- PROBLEM STATEMENT
The whole listing needs retyping exactly; keep the pictures out of it.

── INPUT DATA ──

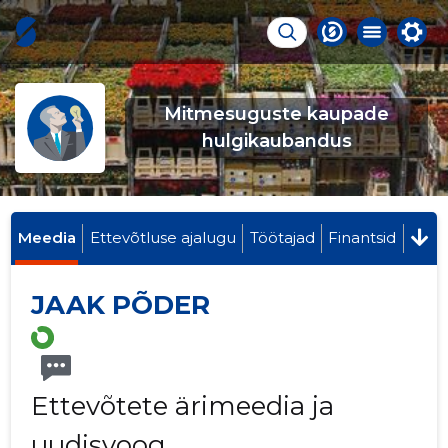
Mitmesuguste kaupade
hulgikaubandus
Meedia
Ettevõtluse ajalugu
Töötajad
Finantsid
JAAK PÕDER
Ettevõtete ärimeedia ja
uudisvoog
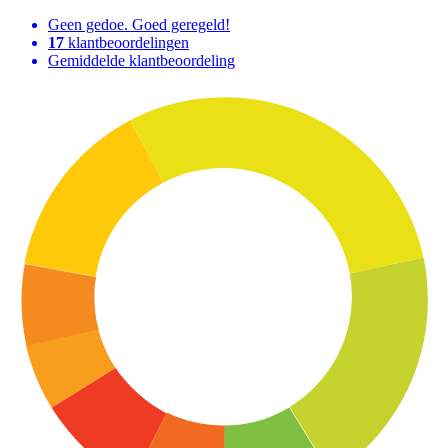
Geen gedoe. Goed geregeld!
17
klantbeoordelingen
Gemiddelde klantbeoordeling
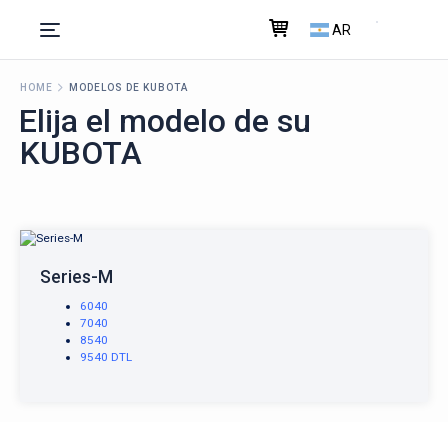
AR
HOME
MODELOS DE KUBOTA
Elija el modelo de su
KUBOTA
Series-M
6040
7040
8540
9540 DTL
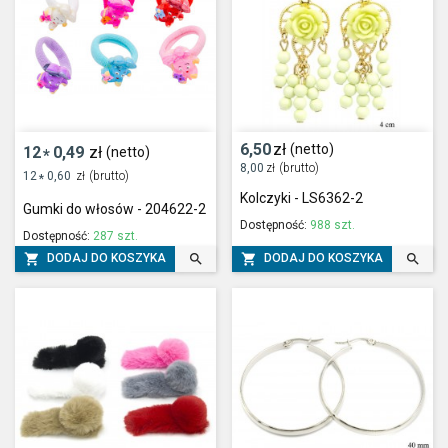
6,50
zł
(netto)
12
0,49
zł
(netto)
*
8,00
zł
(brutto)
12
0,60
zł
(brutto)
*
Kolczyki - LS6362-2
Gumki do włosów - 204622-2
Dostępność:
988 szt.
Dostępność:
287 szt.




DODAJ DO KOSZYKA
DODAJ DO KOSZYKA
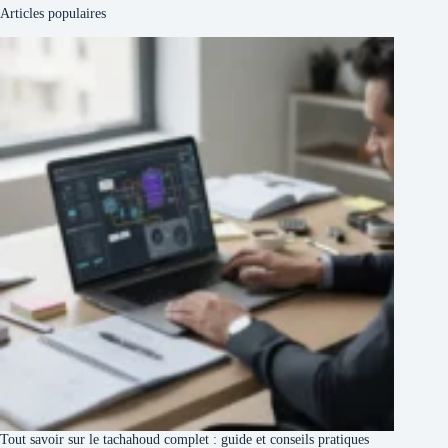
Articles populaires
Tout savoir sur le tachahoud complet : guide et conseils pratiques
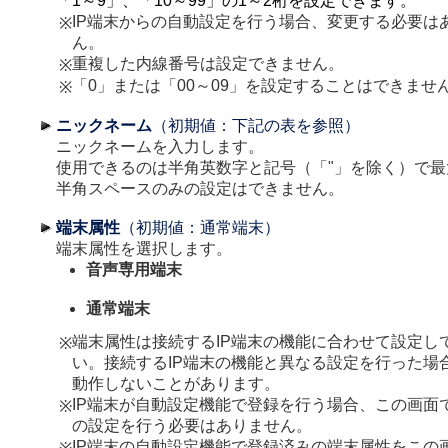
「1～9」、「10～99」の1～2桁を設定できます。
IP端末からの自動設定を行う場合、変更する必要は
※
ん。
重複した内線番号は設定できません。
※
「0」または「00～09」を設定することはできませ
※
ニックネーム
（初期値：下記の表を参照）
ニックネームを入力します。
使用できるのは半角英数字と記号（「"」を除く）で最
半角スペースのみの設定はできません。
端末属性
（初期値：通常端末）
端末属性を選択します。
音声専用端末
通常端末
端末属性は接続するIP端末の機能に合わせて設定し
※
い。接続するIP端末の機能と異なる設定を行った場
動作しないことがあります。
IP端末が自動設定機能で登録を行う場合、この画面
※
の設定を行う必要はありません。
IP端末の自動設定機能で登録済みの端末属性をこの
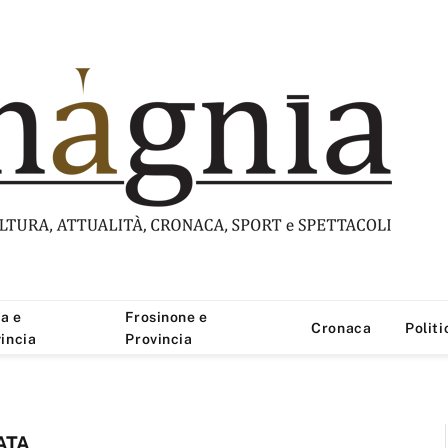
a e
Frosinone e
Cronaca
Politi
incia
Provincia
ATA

───

- OUTPUT FOR THIS EXERCISE
Mitmesuguste kaupade
hulgikaubandus
Meedia
Ettevõtluse ajalugu
Töötajad
Finantsid
JAAK PÕDER
Ettevõtete ärimeedia ja
uudisvoog
Geen gedoe. Goed geregeld!
17
klantbeoordelingen
Gemiddelde klantbeoordeling
AR
HOME
MODELOS DE KUBOTA
Elija el modelo de su
KUBOTA
Series-M
6040
7040
8540
9540 DTL
6,50
zł
(netto)
12
0,49
zł
(netto)
*
8,00
zł
(brutto)
12
0,60
zł
(brutto)
*
Kolczyki - LS6362-2
Gumki do włosów - 204622-2
Dostępność:
988 szt.
Dostępność:
287 szt.




DODAJ DO KOSZYKA
DODAJ DO KOSZYKA
Articles populaires
Tout savoir sur le tachahoud complet : guide et conseils pratiques
「1～9」、「10～99」の1～2桁を設定できます。
IP端末からの自動設定を行う場合、変更する必要は
※
ん。
重複した内線番号は設定できません。
※
「0」または「00～09」を設定することはできませ
※
ニックネーム
（初期値：下記の表を参照）
ニックネームを入力します。
使用できるのは半角英数字と記号（「"」を除く）で最
半角スペースのみの設定はできません。
端末属性
（初期値：通常端末）
端末属性を選択します。
音声専用端末
通常端末
端末属性は接続するIP端末の機能に合わせて設定し
※
い。接続するIP端末の機能と異なる設定を行った場
動作しないことがあります。
IP端末が自動設定機能で登録を行う場合、この画面
※
の設定を行う必要はありません。
IP端末の自動設定機能で登録済みの端末属性をこの
a e
Frosinone e
Cronaca
Politi
incia
Provincia
ATA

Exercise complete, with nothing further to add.